• WORK TASK
Would you please return every line from the listing that contains the word "CACF"?
──────
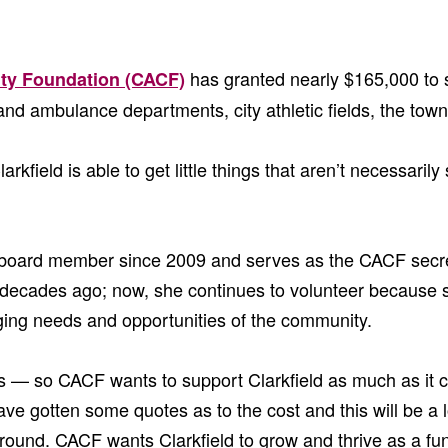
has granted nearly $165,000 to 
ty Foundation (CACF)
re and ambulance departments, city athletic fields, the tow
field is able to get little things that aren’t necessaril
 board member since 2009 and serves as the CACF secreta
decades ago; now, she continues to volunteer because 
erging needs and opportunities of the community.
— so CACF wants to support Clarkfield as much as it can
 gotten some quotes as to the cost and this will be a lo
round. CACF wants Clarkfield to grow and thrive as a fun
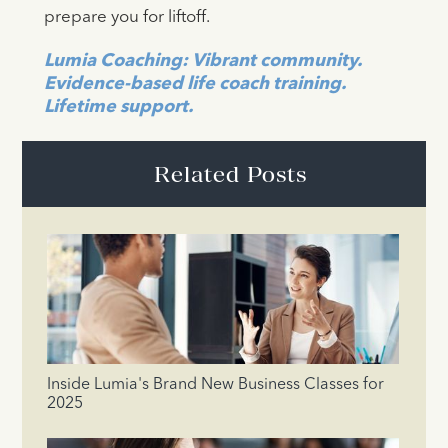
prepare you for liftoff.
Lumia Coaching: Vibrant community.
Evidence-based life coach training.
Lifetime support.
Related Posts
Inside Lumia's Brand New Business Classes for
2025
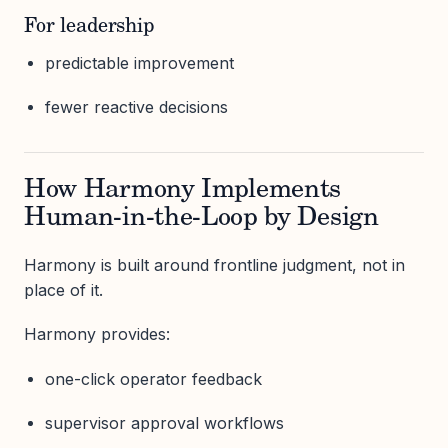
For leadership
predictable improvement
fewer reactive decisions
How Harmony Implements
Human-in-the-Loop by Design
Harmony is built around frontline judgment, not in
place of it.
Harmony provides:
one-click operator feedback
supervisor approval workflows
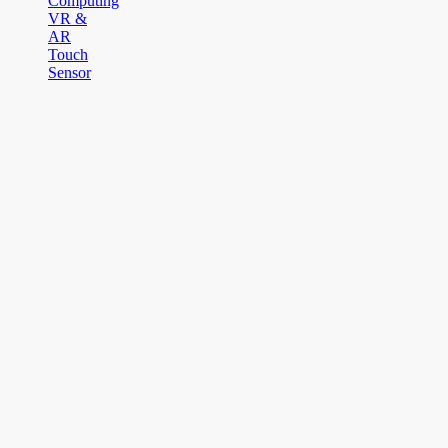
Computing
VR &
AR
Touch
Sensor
──────
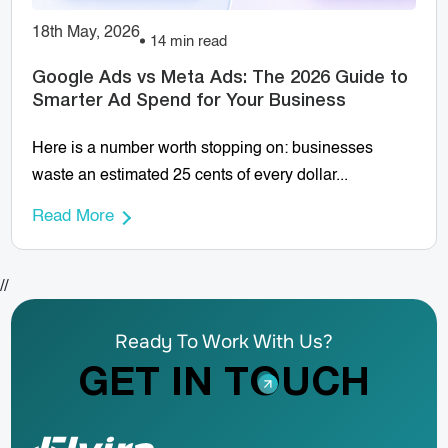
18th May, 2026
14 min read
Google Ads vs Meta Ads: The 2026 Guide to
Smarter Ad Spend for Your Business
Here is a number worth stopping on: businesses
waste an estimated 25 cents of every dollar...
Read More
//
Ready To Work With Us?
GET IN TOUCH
──────
• ANSWER
ty Foundation (CACF)
 board member since 2009 and serves as the CACF secreta
— so CACF wants to support Clarkfield as much as it can
round. CACF wants Clarkfield to grow and thrive as a fun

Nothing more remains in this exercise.